**About this task:**
Look through the lines below; wherever the word "Firefox" appears, copy that line.

**Available data:**
────────────────────────────────────────

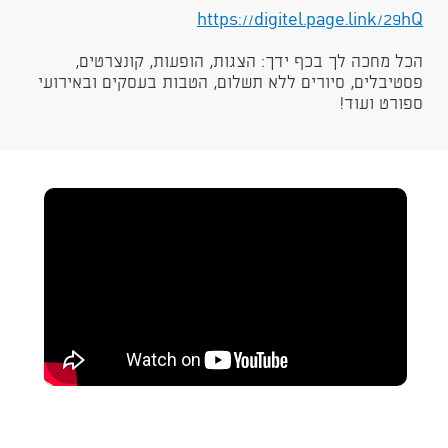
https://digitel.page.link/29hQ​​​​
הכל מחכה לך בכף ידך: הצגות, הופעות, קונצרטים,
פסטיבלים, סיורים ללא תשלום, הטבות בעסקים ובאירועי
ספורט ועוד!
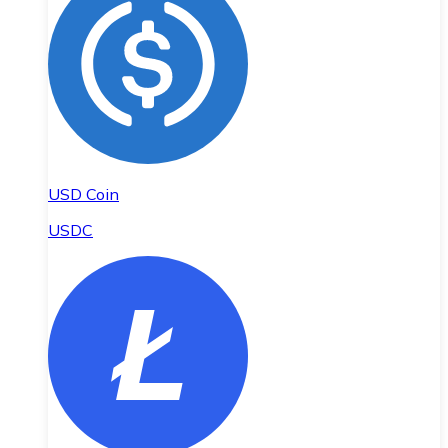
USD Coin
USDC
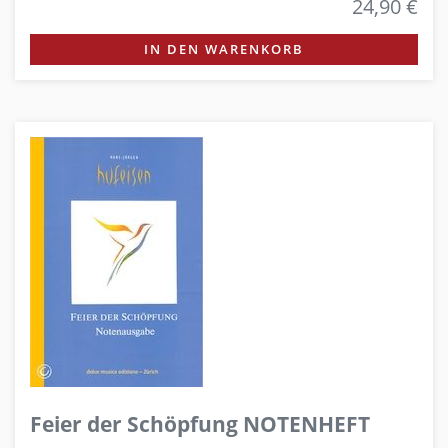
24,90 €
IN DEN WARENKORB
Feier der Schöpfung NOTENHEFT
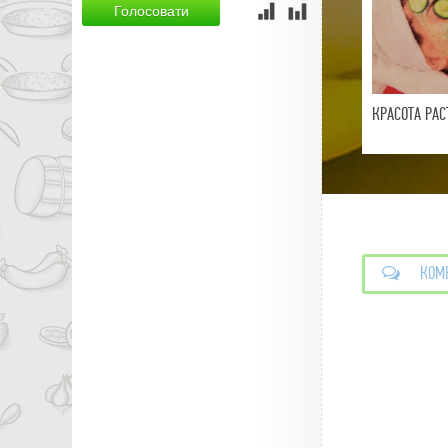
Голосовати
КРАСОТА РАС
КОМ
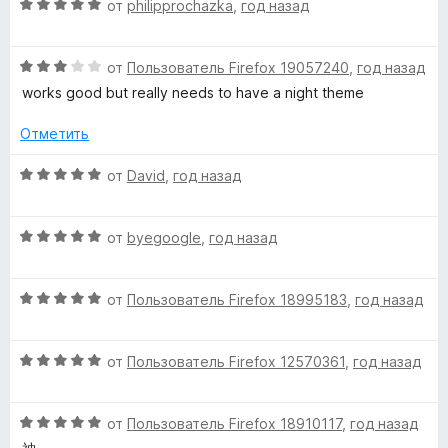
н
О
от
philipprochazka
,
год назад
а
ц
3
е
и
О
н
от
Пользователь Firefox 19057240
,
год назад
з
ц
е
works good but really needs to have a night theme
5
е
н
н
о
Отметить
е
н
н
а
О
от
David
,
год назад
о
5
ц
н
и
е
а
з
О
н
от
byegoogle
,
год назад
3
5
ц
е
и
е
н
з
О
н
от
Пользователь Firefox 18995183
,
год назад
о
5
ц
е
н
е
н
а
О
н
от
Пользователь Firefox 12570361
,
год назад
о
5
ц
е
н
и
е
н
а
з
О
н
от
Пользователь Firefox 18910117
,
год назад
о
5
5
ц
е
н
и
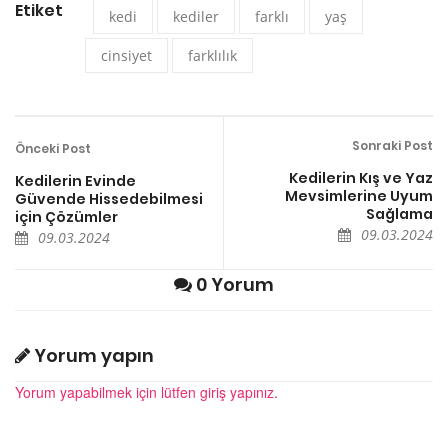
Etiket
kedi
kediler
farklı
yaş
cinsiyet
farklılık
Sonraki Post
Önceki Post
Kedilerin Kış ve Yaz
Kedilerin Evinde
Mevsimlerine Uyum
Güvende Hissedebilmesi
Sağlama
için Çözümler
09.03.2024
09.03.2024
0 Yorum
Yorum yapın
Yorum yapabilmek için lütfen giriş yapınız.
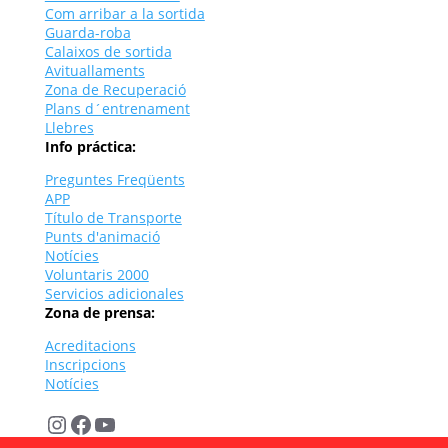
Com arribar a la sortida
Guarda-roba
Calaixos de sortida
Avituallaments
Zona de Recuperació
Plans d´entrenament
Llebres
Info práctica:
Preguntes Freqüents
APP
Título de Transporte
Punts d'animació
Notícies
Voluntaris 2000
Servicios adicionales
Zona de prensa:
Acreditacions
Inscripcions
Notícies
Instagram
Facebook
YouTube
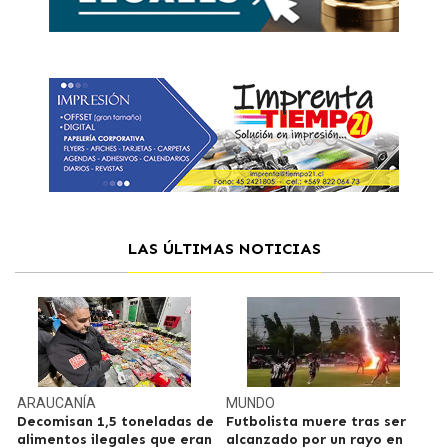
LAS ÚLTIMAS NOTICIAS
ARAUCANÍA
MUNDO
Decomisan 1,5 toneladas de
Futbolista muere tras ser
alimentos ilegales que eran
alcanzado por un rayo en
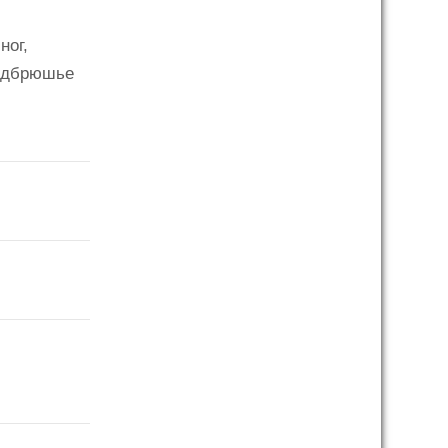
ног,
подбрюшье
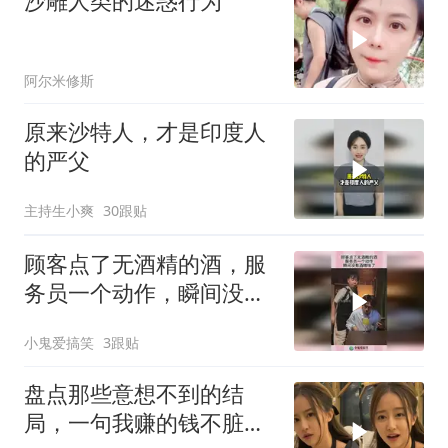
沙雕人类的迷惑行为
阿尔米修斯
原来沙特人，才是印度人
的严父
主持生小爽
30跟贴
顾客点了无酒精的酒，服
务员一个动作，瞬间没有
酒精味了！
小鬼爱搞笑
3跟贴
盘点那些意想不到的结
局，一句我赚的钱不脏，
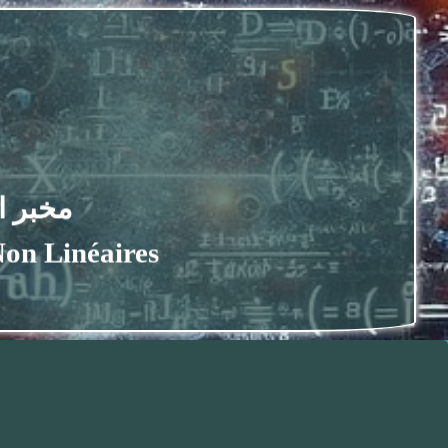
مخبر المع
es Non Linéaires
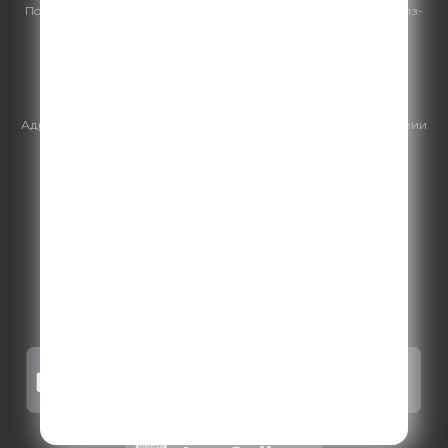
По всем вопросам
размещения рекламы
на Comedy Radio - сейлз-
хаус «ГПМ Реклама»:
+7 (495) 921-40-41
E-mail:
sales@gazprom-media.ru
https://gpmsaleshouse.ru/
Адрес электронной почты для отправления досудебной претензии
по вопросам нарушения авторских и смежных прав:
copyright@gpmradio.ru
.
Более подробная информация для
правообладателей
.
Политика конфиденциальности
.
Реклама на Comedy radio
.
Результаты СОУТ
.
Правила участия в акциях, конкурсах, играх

────────────────────────────────────────

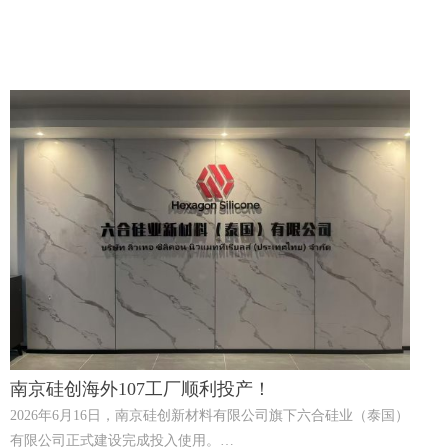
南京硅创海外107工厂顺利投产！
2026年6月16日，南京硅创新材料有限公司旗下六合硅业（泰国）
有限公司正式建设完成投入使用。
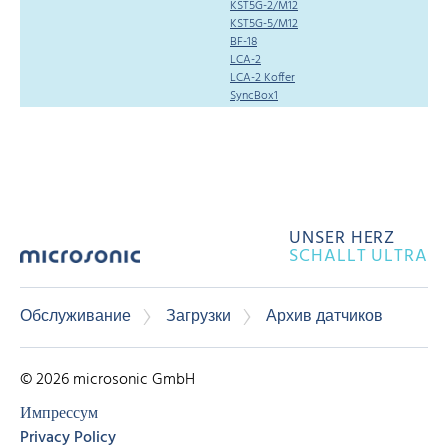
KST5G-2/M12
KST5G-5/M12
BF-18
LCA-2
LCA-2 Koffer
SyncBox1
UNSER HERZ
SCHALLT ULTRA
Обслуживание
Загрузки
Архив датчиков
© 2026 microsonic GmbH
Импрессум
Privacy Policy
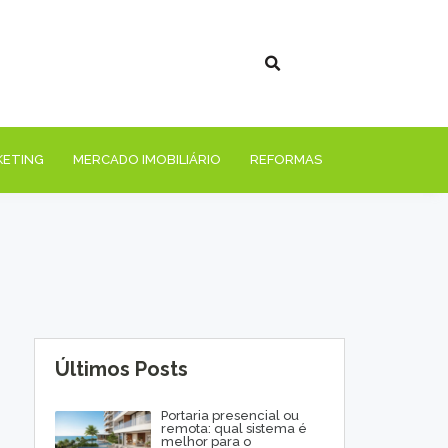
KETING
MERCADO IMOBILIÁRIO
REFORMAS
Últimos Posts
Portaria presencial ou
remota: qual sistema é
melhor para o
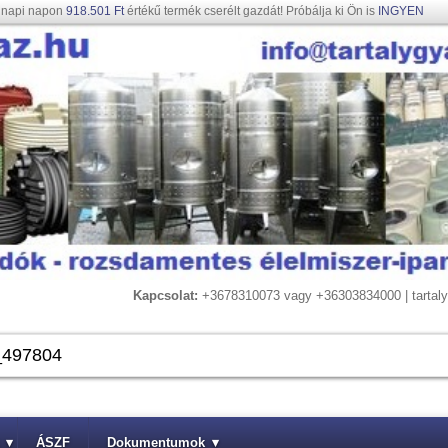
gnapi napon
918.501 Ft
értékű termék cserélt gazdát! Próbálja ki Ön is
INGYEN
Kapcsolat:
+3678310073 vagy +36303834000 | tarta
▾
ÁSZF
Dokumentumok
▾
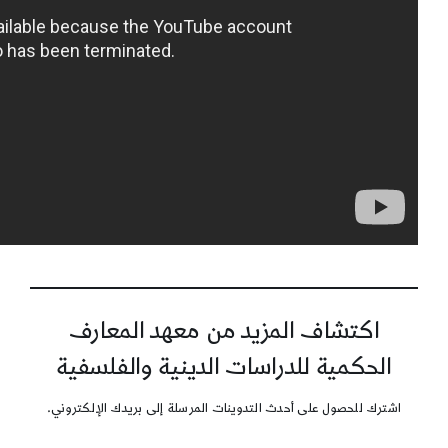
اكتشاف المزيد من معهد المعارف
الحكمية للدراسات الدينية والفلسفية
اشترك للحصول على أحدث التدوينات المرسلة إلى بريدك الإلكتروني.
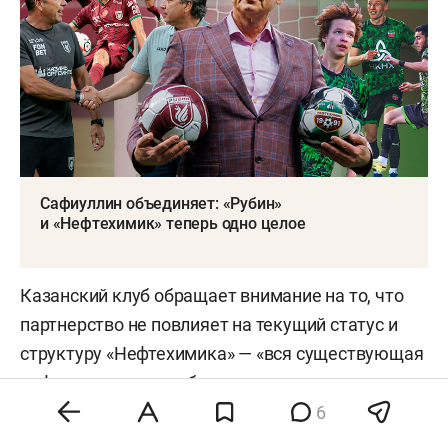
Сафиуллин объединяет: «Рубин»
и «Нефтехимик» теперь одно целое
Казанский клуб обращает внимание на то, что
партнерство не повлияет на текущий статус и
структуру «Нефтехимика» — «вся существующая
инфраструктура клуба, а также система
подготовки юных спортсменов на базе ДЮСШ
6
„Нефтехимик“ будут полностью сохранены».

────────────────────────────────────────

**Answer to the exercise:**
Пользователь Firefox 19057240
Пользователь Firefox 18995183
Пользователь Firefox 12570361
Пользователь Firefox 18910117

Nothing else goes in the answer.